最初、猫が話し、架空の国で、というので乗れるかどうか心配だった。
が、読み始めてみると、非常に面白かった。
寓話のような形式で話は進んでいく。

ある架空の国がある。
そこは外に向かって塀を立てている、攻めてこられないように。
戦争が始まって、敵の国がやってきた、見たこともない馬に乗って。
治世をきちんとしていた冠人が民衆の目の前で見たこともない鉄砲で殺される。
冠人の息子の酸人は悪人であり全く民衆のことを考えもせず、保身に走る・・・・

一方でこの国にはクーパーの伝説がある。
クーパーとは巨大な杉の木であり、それを倒すために毎年少しずつの人数の男達が狩り出され、クーパー狩りにいっては帰ってこない。
クーパーに液をかけられると透明になってしまう・・・


猫が話す部分、仙台から役所づとめの妻に逃げられた倒れている男の部分、クーパーの物語部分と3つの部分に分かれている。
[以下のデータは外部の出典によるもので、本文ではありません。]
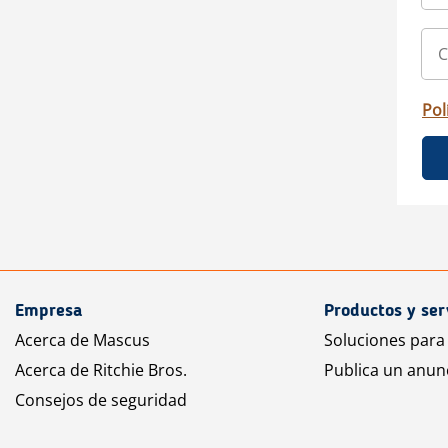
Pol
Empresa
Productos y ser
Acerca de Mascus
Soluciones para
Acerca de Ritchie Bros.
Publica un anun
Consejos de seguridad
この物語が面白いのは、こんな形なのにミステリになっているということだ。
伏線があちこちにあって、それが最後のところで見事に回収されていた。

以下ネタバレ
・この国と外の国が同じ大きさの円、というのは最初に猫が語る。
しかしこれは嘘であり、この国は街のような小さな国である。
そして戦争と言うよりも既に外の国の属国のようになっている(というのを皆は知らないが、統治者は知っている)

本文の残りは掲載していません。